Sembra un proseguimento di “Benvenuti al Sud” e invece è realtà, se non proprio politica. Nord contro sud, o meglio Venezia contro Roma. Lo scontro non calcistico, ma istituzionale, comincia all’indomani delle dichiarazioni del neo ministro dei beni culturali Galan sull’inutilità della convivenza di due manifestazioni cinematografiche importanti come Roma e Venezia nella stessa nazione. Non si discute il periodo, come pure hanno fatto molti addetti ai lavori reputando le date delle rassegne troppo ravvicinate, ma la coesistenza.
Dichiarazioni che vedono pronta la risposta del sindaco capitolino Alemanno, che dichiara: “Pensare a una strategia di sviluppo del cinema italiano senza il protagonismo della capitale, senza il brand di Roma, è impossibile. Sarebbe come promuovere il cinema americano senza Hollywood”, rimarcando poi l’importanza limitata del contributo statale nel budget festivaliero. Gli fa eco l’assessore alle politiche culturali Gasperini: “Resta imprescindibile il festival del cinema che è un valore per la città sia in termini di indotto con 220 milioni di euro sia per la qualità della partecipazione alla vita culturale cittadina grazie alle scorse 600.000 presenze”, auspicando l’apertura di un tavolo di confronto sulla produzione cinematografica a Roma e sugli interventi per sviluppare il marketing territoriale della città e per sostenere le sale.
Non è dello stesso avviso l’ex sindaco di Venezia Massimo Cacciari che a IlSussidiario.net ha dichiarato: “Quello che ha detto Galan l’avevo detto cinque anni fa, quando ero sindaco di Venezia. Non ha senso che lo Stato finanzi il Festival del Cinema di Roma, bisogna puntare tutto su Venezia. Se poi nella Capitale trovano gli imprenditori che lo finanziano lo facciano. In ogni caso non ha alcun effetto su Venezia, che è tutta un’altra cosa. Non a caso quella veneziana è una Mostra d’Arte Cinematografica. Quella di Roma è la classica impostazione nazionalpopolare: si punta tutto sul pubblico e sulla quantità. Insomma, Venezia è l’anti-holliwood, Roma è Cinecittà e i cinepanettoni”.

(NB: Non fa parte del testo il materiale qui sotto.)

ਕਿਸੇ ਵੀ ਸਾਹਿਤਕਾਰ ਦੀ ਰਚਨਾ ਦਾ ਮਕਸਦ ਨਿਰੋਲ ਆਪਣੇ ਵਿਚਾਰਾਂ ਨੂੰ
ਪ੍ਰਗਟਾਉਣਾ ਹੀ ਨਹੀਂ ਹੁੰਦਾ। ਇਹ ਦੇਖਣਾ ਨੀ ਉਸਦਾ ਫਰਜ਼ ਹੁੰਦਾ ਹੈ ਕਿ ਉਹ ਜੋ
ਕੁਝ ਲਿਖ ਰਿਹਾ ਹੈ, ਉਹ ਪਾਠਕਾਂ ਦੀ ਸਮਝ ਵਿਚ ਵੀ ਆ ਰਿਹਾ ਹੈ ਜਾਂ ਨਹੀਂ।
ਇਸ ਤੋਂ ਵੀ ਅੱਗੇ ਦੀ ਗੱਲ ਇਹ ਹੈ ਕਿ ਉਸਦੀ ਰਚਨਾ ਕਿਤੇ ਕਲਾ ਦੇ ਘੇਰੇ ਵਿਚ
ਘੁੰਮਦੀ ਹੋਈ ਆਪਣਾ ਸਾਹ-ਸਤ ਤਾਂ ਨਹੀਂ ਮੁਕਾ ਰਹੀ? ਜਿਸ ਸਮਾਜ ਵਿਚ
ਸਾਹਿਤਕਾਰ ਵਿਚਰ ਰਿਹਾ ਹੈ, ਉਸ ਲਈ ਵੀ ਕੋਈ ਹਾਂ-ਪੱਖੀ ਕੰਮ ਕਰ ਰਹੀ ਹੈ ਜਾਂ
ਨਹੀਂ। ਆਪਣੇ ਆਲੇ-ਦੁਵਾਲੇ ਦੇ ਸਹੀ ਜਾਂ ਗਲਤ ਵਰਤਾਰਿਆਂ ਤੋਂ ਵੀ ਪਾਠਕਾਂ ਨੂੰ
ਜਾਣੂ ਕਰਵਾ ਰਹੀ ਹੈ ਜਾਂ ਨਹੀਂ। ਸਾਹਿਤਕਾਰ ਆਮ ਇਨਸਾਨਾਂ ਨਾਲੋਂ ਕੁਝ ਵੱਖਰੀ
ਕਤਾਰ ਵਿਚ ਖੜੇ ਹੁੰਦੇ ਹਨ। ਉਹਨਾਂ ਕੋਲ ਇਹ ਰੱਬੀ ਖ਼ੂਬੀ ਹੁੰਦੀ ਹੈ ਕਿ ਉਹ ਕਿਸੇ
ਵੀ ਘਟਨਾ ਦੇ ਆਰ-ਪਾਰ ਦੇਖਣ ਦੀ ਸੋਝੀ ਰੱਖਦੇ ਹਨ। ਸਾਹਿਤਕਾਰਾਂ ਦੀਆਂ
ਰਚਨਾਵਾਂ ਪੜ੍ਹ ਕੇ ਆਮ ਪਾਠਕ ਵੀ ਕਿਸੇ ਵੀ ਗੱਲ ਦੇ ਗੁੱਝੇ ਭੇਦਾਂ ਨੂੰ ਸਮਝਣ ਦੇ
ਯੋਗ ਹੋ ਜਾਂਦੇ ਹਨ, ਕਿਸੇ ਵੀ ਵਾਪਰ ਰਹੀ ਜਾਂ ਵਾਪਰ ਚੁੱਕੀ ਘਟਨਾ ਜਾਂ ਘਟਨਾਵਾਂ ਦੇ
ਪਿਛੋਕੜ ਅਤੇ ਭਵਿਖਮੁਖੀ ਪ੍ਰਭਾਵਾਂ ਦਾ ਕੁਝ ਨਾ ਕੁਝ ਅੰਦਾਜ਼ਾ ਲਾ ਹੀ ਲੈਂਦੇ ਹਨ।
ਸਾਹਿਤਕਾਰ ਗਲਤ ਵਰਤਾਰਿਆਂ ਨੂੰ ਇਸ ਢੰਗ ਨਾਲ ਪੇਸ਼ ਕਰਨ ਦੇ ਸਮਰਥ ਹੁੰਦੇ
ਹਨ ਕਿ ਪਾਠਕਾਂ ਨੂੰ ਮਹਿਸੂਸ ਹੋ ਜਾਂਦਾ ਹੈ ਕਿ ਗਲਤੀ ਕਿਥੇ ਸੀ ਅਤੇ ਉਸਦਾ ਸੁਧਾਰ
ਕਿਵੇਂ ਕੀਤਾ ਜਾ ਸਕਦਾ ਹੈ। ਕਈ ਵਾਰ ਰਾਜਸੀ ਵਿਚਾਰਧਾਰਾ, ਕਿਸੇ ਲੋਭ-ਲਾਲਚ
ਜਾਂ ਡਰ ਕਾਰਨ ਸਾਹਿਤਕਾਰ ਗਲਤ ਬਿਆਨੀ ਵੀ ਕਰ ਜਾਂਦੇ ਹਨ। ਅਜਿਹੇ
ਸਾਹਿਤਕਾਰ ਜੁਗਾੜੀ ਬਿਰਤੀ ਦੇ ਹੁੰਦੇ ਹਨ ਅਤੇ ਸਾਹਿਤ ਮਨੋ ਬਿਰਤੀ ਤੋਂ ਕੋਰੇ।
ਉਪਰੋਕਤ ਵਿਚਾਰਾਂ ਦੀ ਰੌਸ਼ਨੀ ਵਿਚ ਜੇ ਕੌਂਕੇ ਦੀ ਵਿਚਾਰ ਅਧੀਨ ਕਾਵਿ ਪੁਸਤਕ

Una posizione forse semplicistica che Walter Casini, Presidente dell’ANEC Lazio, smentisce con una pungente lettera aperta al ministro: “Galan non è più il presidente della Regione Veneto ma il ministro della Cultura del governo della Repubblica italiana. Probabilmente nella velocità con cui è stata partorita la nomina non ha fatto a tempo a rendersene conto (…). Il Festival di Roma alimenta un interessante e costantemente in crescita mercato a compendio della attività festivaliera. Del resto, Ministro, trova strano che dove è collocato il 65% dell’industria cinematografica italiana e la quota più grande di spettatori, viva e cresca un Festival del Cinema?”
Il confronto è serrato, ma probabilmente non cambierà molto nelle dinamiche istituzionali visto che, come ribadisce il direttore generale del Centro Sperimentale di Cinematografia, Marcello Foti, lo stato contribuisce solo per l’1,6% al costo del festival romano. A chiudere la “contesa” arrivano le parole di Carlo Verdone, simbolo della romanità cinematografica: “L’Auditorium è il secondo centro culturale per visite dopo il Lincoln Center e questo grazie al festival. E’ impensabile eliminarlo, perchè è una cosa diversa dalla mostra di Venezia, è una festa per la gente, che permette al pubblico comune di incontrare, attori, autori, registi e personalità. Tutto questo a Venezia, non c’è”. Palla al centro.